The bill also would ban air traffic below 2,000 feet over Yosemite National Park in California and 9,500 feet over several popular tourist attractions in Haleakala National Park in Hawaii.
"We're not trying to restrict access to these beautiful parks to people who can't get there otherwise," said Rep. Tony Coelho (D-Calif.), whose initial version of the bill called for a three-year study of air traffic problems over national parks. "We are responsible for making sure it remains a safe experience."
But Rep. Morris K. Udall (D-Ariz.), who drafted the more stringent provisions, said the measure was mainly directed at reducing aircraft noise in the canyon and preserving one of the park's most treasured esthetic features -- its silence.
"The highest priority is getting it quiet down there," he said. "We have got to ban all flights below the rim except for emergency and administrative flights."
The bill, approved on voice vote, comes eight days after a deHavilland DHC6 Twin Otter and a Bell 206 helicopter collided over a remote area of the canyon, killing all aboard. National Park Service officials have speculated that the pilots were flying below the rim, but federal investigators have not confirmed this theory.
In a brief debate yesterday, several members of the national parks subcommittee acknowledged piloting planes below the Grand Canyon rim. "I've flown up and down the canyon, and not as safely as I should have," said Rep. James V. Hansen (R-Utah).
Udall, also a licensed pilot, acknowledged dipping into the canyon as well, but said that the proliferation of air-tour operators in recent years demands regulation. "If in making it available to the public you destroy much of what's there, then what do you do about it?" he said.
According to the Park Service, small airplanes and helicopters make more than 50,000 flights over the Grand Canyon each year. In the peak summer tourist season, as many as 20 flights an hour pass over the canyon, and most air-tour operators advertise that their planes go below the rim.
Environmentalists contend that engine noise, magnified by the sheer canyon walls, destroys the serenity of the park for hikers, campers and rafters.
If enacted, the measure would give the Park Service and the Federal Aviation Administration 90 days to adopt an aircraft management plan that would ban below-rim flights, assure public safety and restore "the natural quiet and experience of the park."

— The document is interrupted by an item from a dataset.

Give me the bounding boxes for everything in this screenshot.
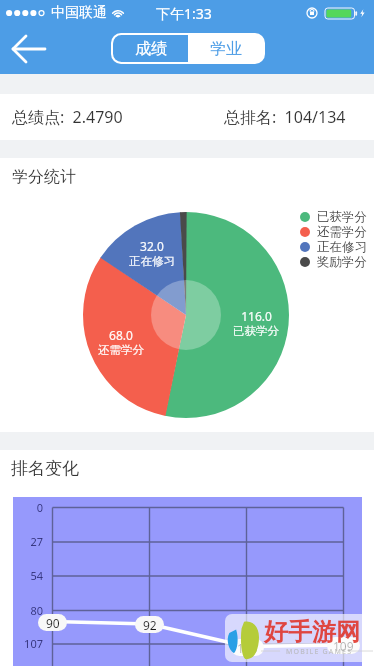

Air-tour operators have argued that limiting flights to certain altitudes above the park would compound safety problems by crowding more aircraft into a narrower band of air space, and some panel members suggested yesterday that limiting the number of flights may be necessary.
"It does not end sightseeing flights over the canyon," said Rep. John S. McCain III (R-Ariz.), who noted that the Park Service already sets limits on the number of rafts permitted on the Colorado River and the number of hikers on certain trails.
The measure also would give the park service three years to study aircraft impact over as many as 10 national parks, and recommend protective action. The bill specifies Cumberland Island National Seashore, Yosemite, Hawaii Volcanoes National Park, Haleakala, Glacier National Park and Mount Rushmore National Memorial.
At Yosemite and Haleakala, however, aircraft restrictions would not await the outcome of the study. Planes and helicopters would be required to stay at least 2,000 feet above Yosemite. In the Hawaiian park, pilots would have to stay 9,500 feet above the Haleakala Crater, several scenic trails and "any designated tourist viewpoint."